Chairman of the Scottish Conservative Party
- Incumbent
- Assumed office 16 November 2024
- Leader: Russell Findlay

Personal details
- Born: August 29, 1953 (age 73) Aldershot, England
- Party: Scottish Conservative

= Alasdair Locke =

British businessman (born 1953)

Alasdair James Dougall Locke (born 29 August 1953) is a British businessman and political donor. He is the former chairman of the Scottish oil services company Abbot Group, which has rigs in Africa (Libya), the North Sea, Sakhalin Island, and other areas, and the chairman of First Property Group. He was awarded Scotland Overall and Master Entrepreneur Of The Year in 1999, and received the International Business Achievement Award from the Scottish Business Achievement Award Trust in 2007.

==Business career==
Locke holds a degree in history and economics from the University of Oxford.

His career started in investment banking with Citigroup in 1974, where he specialised in shipping and oil.

Locke stepped down as executive chairman of Abbot Group in November 2009. He reportedly had interest in both development and the insurance sector, which he said he would maintain.
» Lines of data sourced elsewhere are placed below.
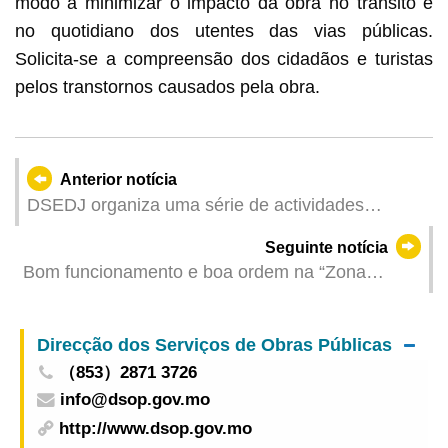
modo a minimizar o impacto da obra no trânsito e
no quotidiano dos utentes das vias públicas.
Solicita-se a compreensão dos cidadãos e turistas
pelos transtornos causados pela obra.
Anterior notícia
DSEDJ organiza uma série de actividades
comemorativas do Dia da Juventude do 4 de
Seguinte notícia
Maio para a promoção do espírito de amor pela
Bom funcionamento e boa ordem na “Zona
Pátria e por Macau
pedonal temporária instalada no bairro antigo da
Taipa”, sendo amanhã (dia 5) o último dia do seu
Direcção dos Serviços de Obras Públicas
funcionamento
（853）2871 3726
info@dsop.gov.mo
http://www.dsop.gov.mo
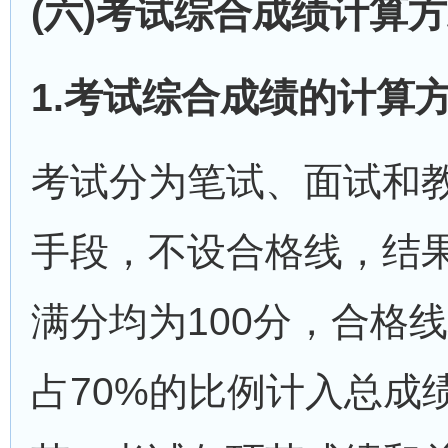
(六)考试综合成绩计算
1.考试综合成绩的计算
考试分为笔试、面试和
手段，不设合格线，结
满分均为100分，合格
占70%的比例计入总成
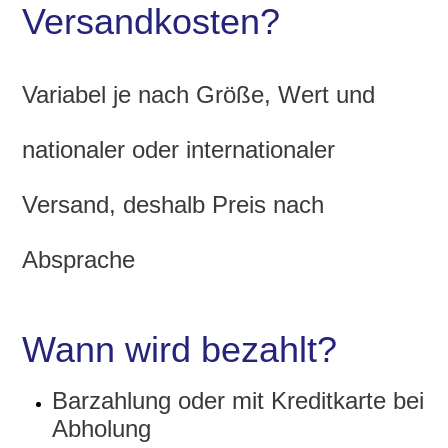
Versandkosten?
Variabel je nach Größe, Wert und
nationaler oder internationaler
Versand, deshalb Preis nach
Absprache
Wann wird bezahlt?
Barzahlung oder mit Kreditkarte bei
Abholung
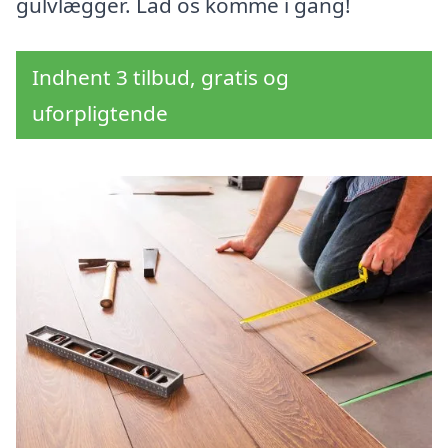
gulvlægger. Lad os komme i gang!
Indhent 3 tilbud, gratis og
uforpligtende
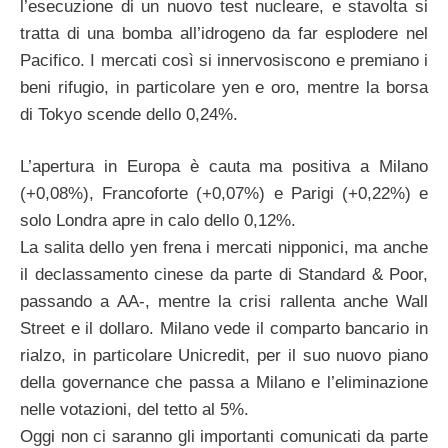
l’esecuzione di un nuovo test nucleare, e stavolta si
tratta di una bomba all’idrogeno da far esplodere nel
Pacifico. I mercati così si innervosiscono e premiano i
beni rifugio, in particolare yen e oro, mentre la borsa
di Tokyo scende dello 0,24%.
L’apertura in Europa è cauta ma positiva a Milano
(+0,08%), Francoforte (+0,07%) e Parigi (+0,22%) e
solo Londra apre in calo dello 0,12%.
La salita dello yen frena i mercati nipponici, ma anche
il declassamento cinese da parte di Standard & Poor,
passando a AA-, mentre la crisi rallenta anche Wall
Street e il dollaro. Milano vede il comparto bancario in
rialzo, in particolare Unicredit, per il suo nuovo piano
della governance che passa a Milano e l’eliminazione
nelle votazioni, del tetto al 5%.
Oggi non ci saranno gli importanti comunicati da parte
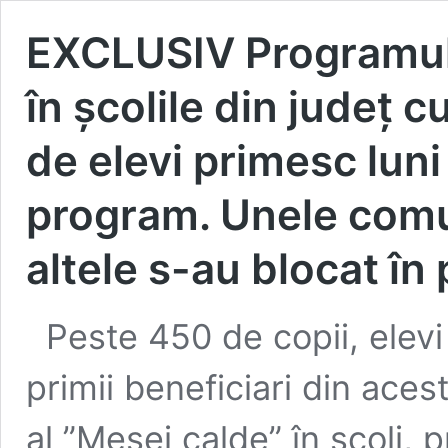
EXCLUSIV Programul
în școlile din județ c
de elevi primesc luni
program. Unele comun
altele s-au blocat în
Peste 450 de copii, elevi 
primii beneficiari din aces
al ”Mesei calde” în școli, 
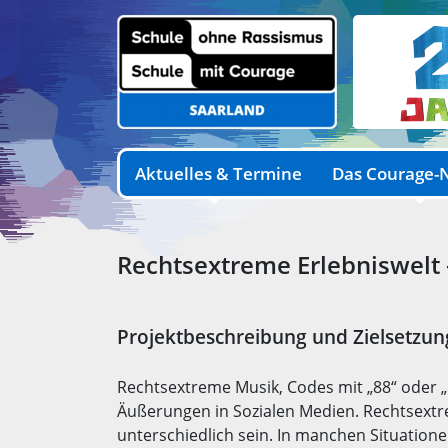
Aktuelles & Termine
Das Courage-
Rechtsextreme Erlebniswelt
Projektbeschreibung und Zielsetzun
Rechtsextreme Musik, Codes mit „88“ oder „
Äußerungen in Sozialen Medien. Rechtsex
unterschiedlich sein. In manchen Situatione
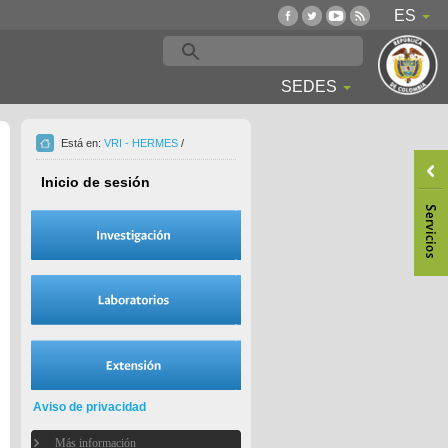
ES
SEDES
Está en:
VRI - HERMES
/
Inicio de sesión
Aviso de privacidad
Más información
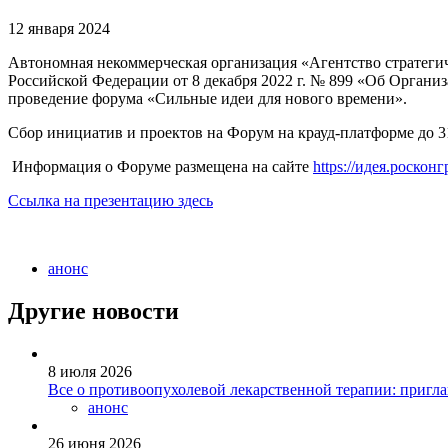
12 января 2024
Автономная некоммерческая организация «Агентство стратеги
Российской Федерации от 8 декабря 2022 г. № 899 «Об Органи
проведение форума «Сильные идеи для нового времени».
Сбор инициатив и проектов на Форум на крауд-платформе до 31
Информация о Форуме размещена на сайте
https://идея.росконг
Ссылка на презентацию здесь
анонс
Другие новости
8 июля 2026
Все о противоопухолевой лекарственной терапии: пригл
анонс
26 июня 2026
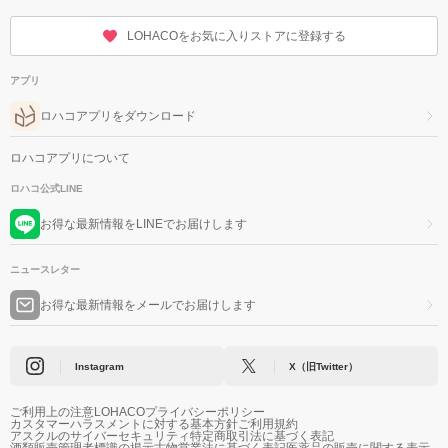
LOHACOをお気に入りストアに登録する
アプリ
ロハコアプリをダウンロード
ロハコアプリについて
ロハコ公式LINE
お得な最新情報をLINEでお届けします
ニュースレター
お得な最新情報をメールでお届けします
Instagram
X（旧Twitter）
ご利用上の注意
LOHACOプライバシーポリシー
カスタマーハラスメントに対する基本方針
ご利用規約
アスクルのサイバーセキュリティ
特定商取引法に基づく表記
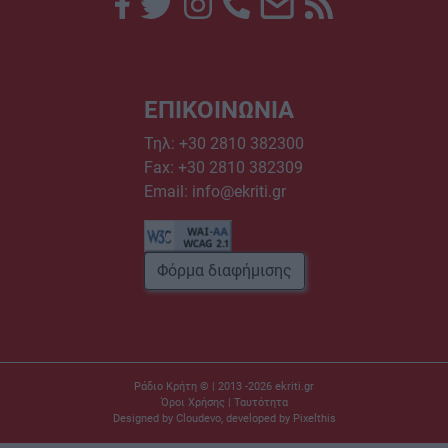
ΕΠΙΚΟΙΝΩΝΙΑ
Τηλ:
+30 2810 382300
Fax: +30 2810 382309
Email:
info@ekriti.gr
Φόρμα διαφήμισης
Ράδιο Κρήτη © | 2013 -2026
ekriti.gr
Όροι Χρήσης
|
Ταυτότητα
Designed by
Cloudevo
, developed by
Pixelthis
In 2019, Locke and his stepson Alex Christou co-founded Glenrinnes Distillery, which is located in Glenrinnes, Scotland. In July 2019, Locke and his stepson introduced Organic Speyside Vodka and Organic Speyside Gin, backed by an investment of £4 million. Locke sits as non-executive chairman of First Property Group, a commercial property investment company.
===Political activity===
He was a donor to the leadership campaign of Russell Findlay. He became chairman of the Scottish Conservative Party in November 2024.